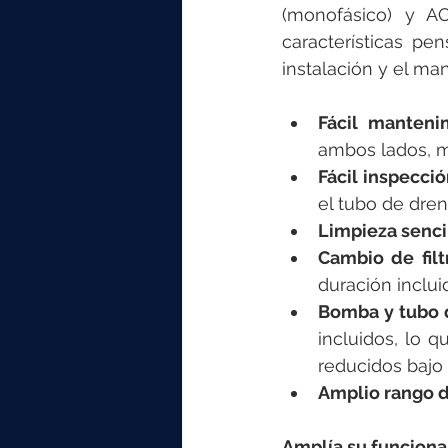
(monofásico) y AC
características pen
instalación y el ma
Fácil manteni
ambos lados, m
Fácil inspecci
el tubo de drena
Limpieza senci
Cambio de filt
duración incluid
Bomba y tubo 
incluidos, lo q
reducidos bajo 
Amplio rango d
Amplía su funciona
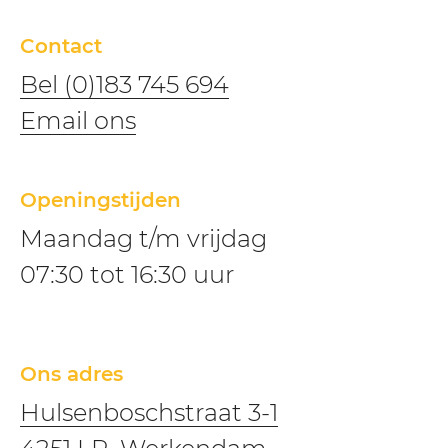
Contact
Bel (0)183 745 694
​​Email ons
Openingstijden
Maandag t/m vrijdag
07:30 tot 16:30 uur
Ons adres
Hulsenboschstraat 3-1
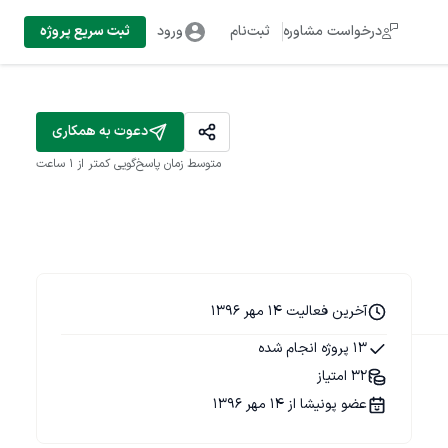
درخواست مشاوره
ثبت‌نام
ورود
ثبت سریع پروژه
دعوت به همکاری
متوسط زمان پاسخ‌گویی
کمتر از 1 ساعت
آخرین فعالیت 14 مهر 1396
13 پروژه انجام شده
32 امتیاز
عضو پونیشا از 14 مهر 1396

************

Restate the listing above word for word and skip each picture.

(monofásico) y AC
características pen
instalación y el ma
Fácil manteni
ambos lados, m
Fácil inspecci
el tubo de drena
Limpieza senci
Cambio de filt
duración incluid
Bomba y tubo 
incluidos, lo q
reducidos bajo 
Amplio rango d
Amplía su funciona
Contact
Bel (0)183 745 694
​​Email ons
Openingstijden
Maandag t/m vrijdag
07:30 tot 16:30 uur
Ons adres
Hulsenboschstraat 3-1
درخواست مشاوره
ثبت‌نام
ورود
ثبت سریع پروژه
دعوت به همکاری
متوسط زمان پاسخ‌گویی
کمتر از 1 ساعت
آخرین فعالیت 14 مهر 1396
13 پروژه انجام شده
32 امتیاز
عضو پونیشا از 14 مهر 1396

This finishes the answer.